The Indian stock market opened Friday with optimism, but within an hour, that green turned deep red. What began as a regular trading day spiraled into a sharp sell-off as news of ceasefire violations by Pakistan and rising diplomatic tensions gripped investors with concern. The fallout from the Pahalgam terror attack and military activity across the Line of Control (LoC) sent shockwaves through Dalal Street.
Amid panic selling and broad-based profit booking, especially in key index heavyweights, both Sensex and Nifty ended the day lower, snapping their recent winning streak and closing the week on a sour note.
By the end of the session, the Sensex settled at 79,118.26, down 0.86%, and the Nifty closed at 24,039.35, falling 086%. The Nifty Bank index also bore the brunt, shedding 0.97% to end at 54,664.05. Meanwhile, India VIX, a measure of market volatility, spiked 5.58%.
“Investor sentiment turned cautious amid escalating tensions along the Indo-Pak border. Mid- and small-cap stocks bore the brunt of the sell-off, driven by their elevated valuations and growing concerns over potential earnings downgrades following a muted start to the earnings season. The risk of the correction continuing in the near term is evident as investors adopt a wait-and-watch stance.
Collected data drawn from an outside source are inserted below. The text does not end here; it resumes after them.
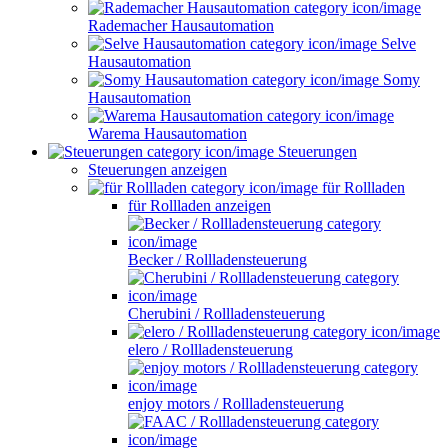
Rademacher Hausautomation
Selve
Hausautomation
Somy
Hausautomation
Warema Hausautomation
Steuerungen
Steuerungen anzeigen
für Rollladen
für Rollladen anzeigen
Becker / Rollladensteuerung
Cherubini / Rollladensteuerung
elero / Rollladensteuerung
enjoy motors / Rollladensteuerung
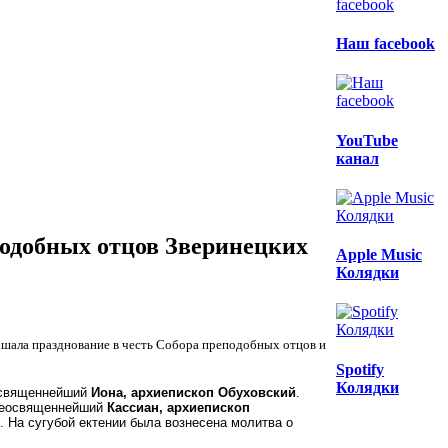
Наш facebook
YouTube
канал
подобных отцов Зверинецких
Apple Music
Колядки
вершала празднование в честь Собора преподобных отцов и
Spotify
Колядки
освященнейший
Иона,
архиепископ Обуховский
.
е
освященнейший
Кассиан
, архи
епископ
. На сугубой ектении была вознесена молитва о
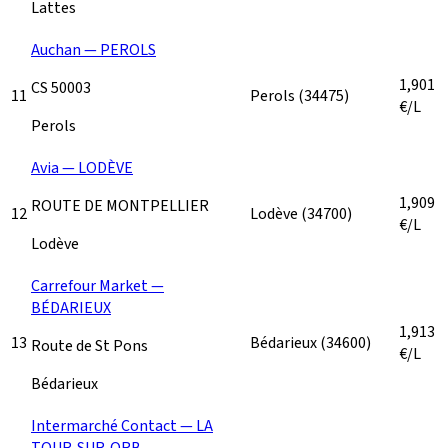
Lattes
Auchan — PEROLS
1,901
CS 50003
11
Perols
(34475)
€/L
Perols
Avia — LODÈVE
1,909
ROUTE DE MONTPELLIER
12
Lodève
(34700)
€/L
Lodève
Carrefour Market —
BÉDARIEUX
1,913
13
Bédarieux
(34600)
Route de St Pons
€/L
Bédarieux
Intermarché Contact — LA
TOUR-SUR-ORB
However, it is a good time for persistent investors to dip into it, given the resilient nature of the Indian stock market during external & geopolitical volatility,” said Vinod Nair, Head of Research, Geojit Investments Limited.
8 big highlights from today’s market action-
Indices cracked in intraday trade
The Sensex tumbled over 1,100 points during the day, hitting a low of 78,606. Nifty, too, plunged nearly 400 points to slip below the crucial 24,000 mark and hit an intraday low of 23,848.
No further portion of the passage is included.